Desde la comodidad de mi salón observo, aterrado, el conflicto de moda (lo de Ucrania ya da igual, por lo visto). No me siento, ni étnica ni confesionalmente, militante de ninguna comunidad o conjunto de individuos. Me reconozco, en todo caso, culturalmente afín a esta civilización sensible con el dolor y el sufrimiento de los otros, independientemente de quién sea ese otro. Me enseñaron a tolerar aquello con lo que no estoy de acuerdo y sé que la construcción de la paz es un objetivo que empieza, necesariamente, por uno mismo.

Mi civilización, se llame como se llame, considera la guerra una atrocidad, un fracaso y la peor proyección de esa miseria que vive dentro de cada uno y que, por suerte, logramos tener casi siempre a raya. Mi civilización anhela la verdadera paz; no esa que se basa en un orden particular impuesto por la fuerza (“XXV años de paz” fue el lema de una campaña de Franco) sino en el pleno respeto a la libertad de conciencia, la democracia y la tolerancia.

Me duelen las víctimas de este conflicto proximoriental. Me duelen aún más cuando son niños y jóvenes ajenos a las decisiones de sus gobiernos. Me duelen también las muertes de los soldados enviados al frente. Y me duelen los rehenes, los prisioneros y sus desconsoladas familias, lleven chilabas, minifaldas, beban o no beban alcohol.

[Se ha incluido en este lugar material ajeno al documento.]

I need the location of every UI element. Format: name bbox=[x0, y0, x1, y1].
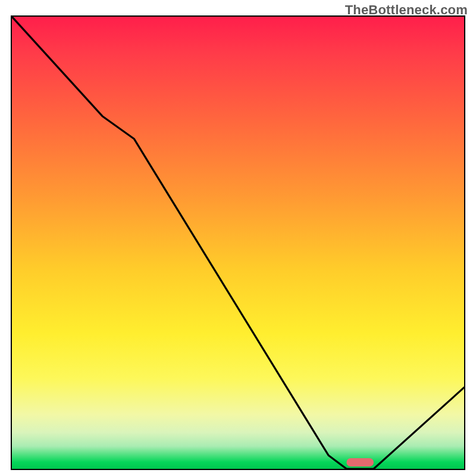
bottleneck-curve bbox=[12, 17, 464, 469]
minimum-marker bbox=[346, 458, 374, 466]
chart-frame bbox=[11, 15, 465, 470]
chart-svg bbox=[12, 17, 464, 469]
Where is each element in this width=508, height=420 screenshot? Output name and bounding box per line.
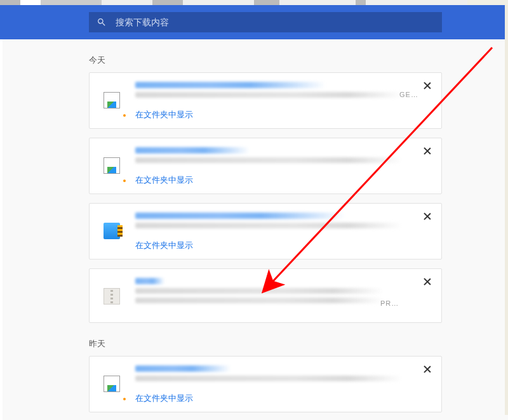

No entiendo, por tanto, a quienes, también desde su sillón, incendian las redes sociales con imágenes atroces y desgarradoras de víctimas de un único bloque del conflicto y con soflamas encolerizadas contras lo que consideran el bloque contrario (“los judíos”, “los musulmanes”). Quienes así actúan (desde Instagram, Meta, X, las Cortes, los megáfonos, mezquitas o sinagogas), no buscan la paz: polarizan a la opinión pública, exaltan esa urdida e irreal enemistad entre judíos y musulmanes y proclaman la incompatibilidad (también urdida) entre islam y Occidente. Quienes divulgan la barbarie de un solo bando se convierten en instrumentos de la causa radical y la propaganda extremista.

Esta no es una guerra de religiones. El 7% de los palestinos son cristianos, y hay drusos, chiíes, ahmadíes... En el otro lado, el israelí, tenemos a un 23% de ciudadanos musulmanes, un 2% de cristianos y más de un 20% antisionistas. Y, para colmo, el 65% de los judíos del mundo no viven en Israel, porque no quieren.

Insisto: esto no va de religiones sino de ambición y supremacismo. Israel debe detener los ataques y la incursión ya; ayudaría mucho a lograrlo que Hamás liberara a los rehenes civiles (33 de ellos niños). Mientras llega ese día solo puedo ponerme de un lado: el de los que quieren el fin de la guerra.